Ayant longuement laissé planer le doute sur l'identité de leur auteur, les textes de «
Psychologie » semblent avoir fait la preuve de leur paternité.
René Guénon, qui a donné des cours de philosophie entre 1917 et 1918, n'aimant pas improviser face à ses élèves, rédigeait le texte de son cours avant de se présenter aux fauves. Dans la préface de ce texte, Alessandro Grossato avance d'autres arguments en faveur de cette hypothèse.
Pourtant, les trois premiers quarts du livre se montrent déstabilisants pour un lecteur qui, s'il était déjà habitué à la prose de Guénon, n'en reconnaîtra ici ni la concision déterminée, ni l'intellectualité passionnée. le contexte universitaire qui a nécessité la rédaction de ces supports de cours explique en partie le ton, quoiqu'à partir du chapitre XXIII sur la raison et l'intellect, thèmes chers à Guénon, nous reconnaissions des idées déjà évoquées dans d'autres ouvrages sur la distinction entre les différentes formes de l'intelligence et la définition de l'intuition intellectuelle, tandis que le chapitre XXIX sur la liberté évoque quant à lui vivement son ouvrage sur les états multiples de l'Être.
L'éloignement de Guénon vis-à-vis de l'objet de son discours, la
psychologie, ne tient pas uniquement au contexte universitaire au sein duquel il expose ses leçons mais également à sa volonté de ramener la
psychologie à la simple dimension d'une discipline du matérialisme. Il en précisera les termes par les dénominations employées :
psychologie positive,
psychologie expérimentale, étude des faits mentaux – prenant ainsi clairement ses distances avec une
psychologie métaphysique dont les intentions seraient d'étudier l'âme envisagée dans sa véritable nature. Or, la méthode scientifique doit accepter de limiter son champ de recherche au matériel, et ne peut prétendre au vrai dans les domaines qui l'excèdent, ne serait-ce que, par exemple, le psychique, qui concerne déjà une dimension subtile de l'homme.

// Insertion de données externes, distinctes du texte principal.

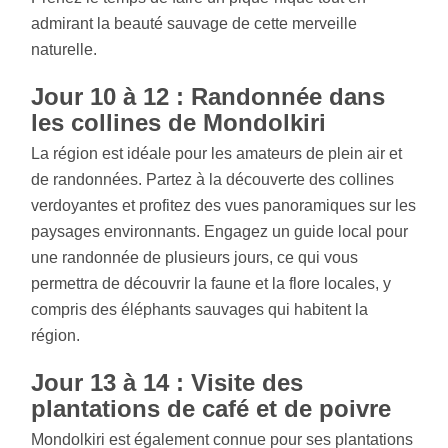
admirant la beauté sauvage de cette merveille
naturelle.
Jour 10 à 12 : Randonnée dans
les collines de Mondolkiri
La région est idéale pour les amateurs de plein air et
de randonnées. Partez à la découverte des collines
verdoyantes et profitez des vues panoramiques sur les
paysages environnants. Engagez un guide local pour
une randonnée de plusieurs jours, ce qui vous
permettra de découvrir la faune et la flore locales, y
compris des éléphants sauvages qui habitent la
région.
Jour 13 à 14 : Visite des
plantations de café et de poivre
Mondolkiri est également connue pour ses plantations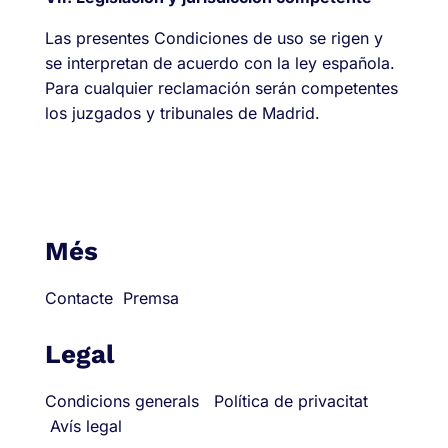
Las presentes Condiciones de uso se rigen y
se interpretan de acuerdo con la ley española.
Para cualquier reclamación serán competentes
los juzgados y tribunales de Madrid.
Més
Contacte
Premsa
Legal
Condicions generals
Política de privacitat
Avís legal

Nous comprenons progressivement que le cours de Guénon est une démonstration par l'absurde de l'inanité d'une science psychologique : ou bien une science véritablement psychologique se résumerait à ne dire que les quelques banalités présentées dans ce texte (ses trois quarts), ou bien elle ne serait plus seulement une science psychologique mais une science psychologisante à tendance métaphysique, et elle mentirait sur sa véritable nature. Guénon nous montre que la
psychologie ne peut rien nous dire que nous ne connaissions déjà des phénomènes mentaux. Ainsi, la véritable
psychologie matérialiste, celle qui ne s'établit pas sur une erreur catégorielle, celle qui ne prétend pas élucider la nature de l'âme ou expliquer le religieux par les tendances de l'homme, n'est qu'une description de phénomènes mentaux que nous autres, débiles moyens, ne connaissons déjà que trop bien à nous en lasser. Et lorsque nous aurions pensé trouver une
psychologie enfin stimulante, restons sur nos gardes : il ne s'agit plus d'une
psychologie, mais alors, déjà, d'un occultisme. Guénon en étudiera les modes d'agir et les conséquences en particulier dans le Règne de la quantité même s'il fera alors l'erreur de confondre psychanalyse et
psychologie analytique. Mais ceci est une autre histoire que je vous raconterai un autre jour puisqu'ici, déjà, je vous vois endormis, et moi de même. Bonne nuit.